There is an arboretum on my campus, used by science classes as a horticultural lab, but also a haven for faculty and students, to sit in shady comfort, commune with natural flora, find at least temporary relief from the excesses so many of us endure. I don’t know who designed it, but the ambience is hypnotic, colors ranging from the gaudy reds of Hibiscus and Bottlebrush, to the cool blues of Lilies of the Nile and Delphiniums, to the sunny Marigolds and African Daisies, to other exotic specimens whose names I can’t recall, all overarched by the soft, soothing greens of Fruitless Mulberry and Modesto Ash leaves. It is, in all, a forested wonder, and for me a soporific.
I lie on a wooden slat bench, my jacket under my head, eyes closed in surrender to the pull of solitude. I ponder my life situation, some parts of which I feel helpless to influence, others within my scope, though I know I lack either the courage or the insight to confront them.
We are, as far as we know, the only species that can ponder our own mortality.

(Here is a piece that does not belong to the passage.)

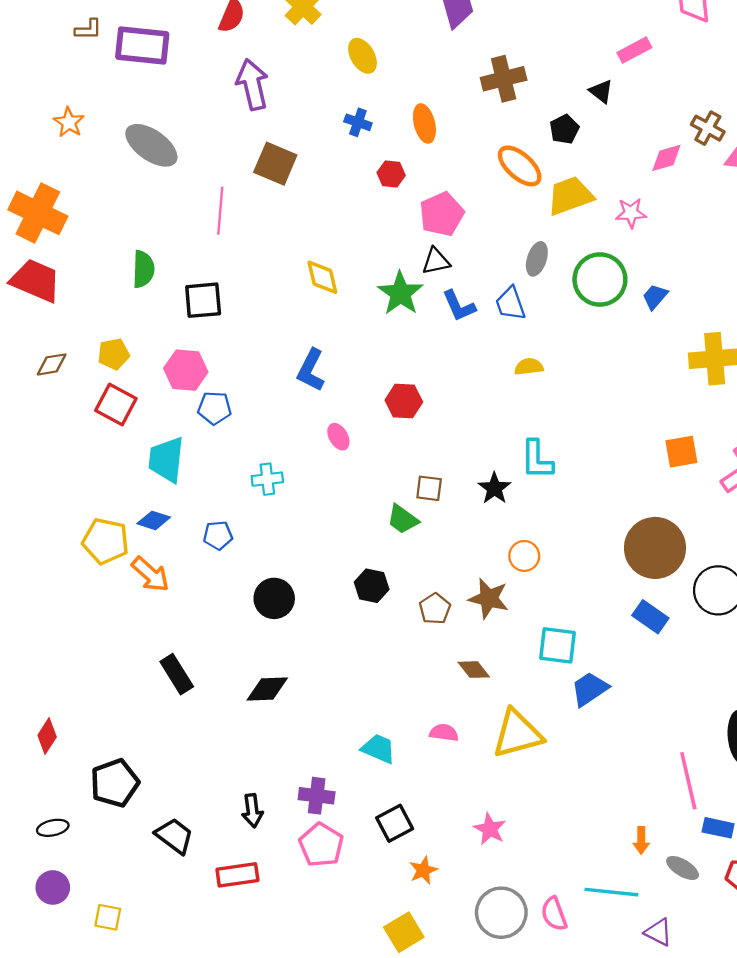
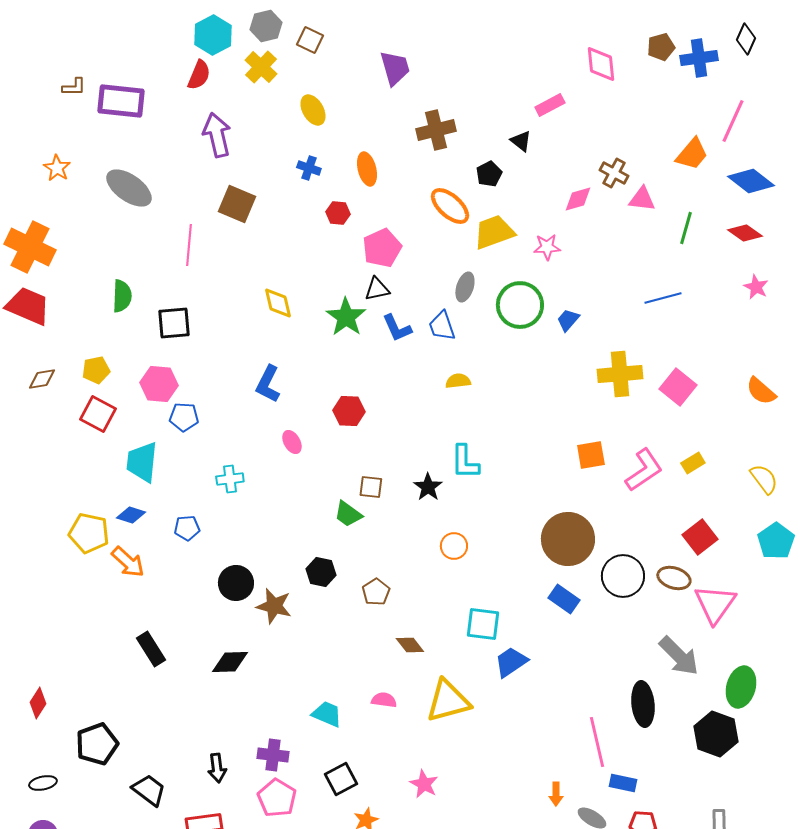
brown star: (489, 598) -> (274, 606), moved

I see a good and a bad in that. Other animals seem far more aware of their surrounding environments than humans. Forest creatures know when they are hungry, know when they have eaten enough, are rarely if ever obese. They smell, hear, see, are instantly alert to danger, and no one needs to tell them to run, climb or hide. On the opposite side, they cannot plan their day or week, contemplate the meaning of their lives, allow in advance for inclement weather, or in an aesthetic way, appreciate the very nature in which they live.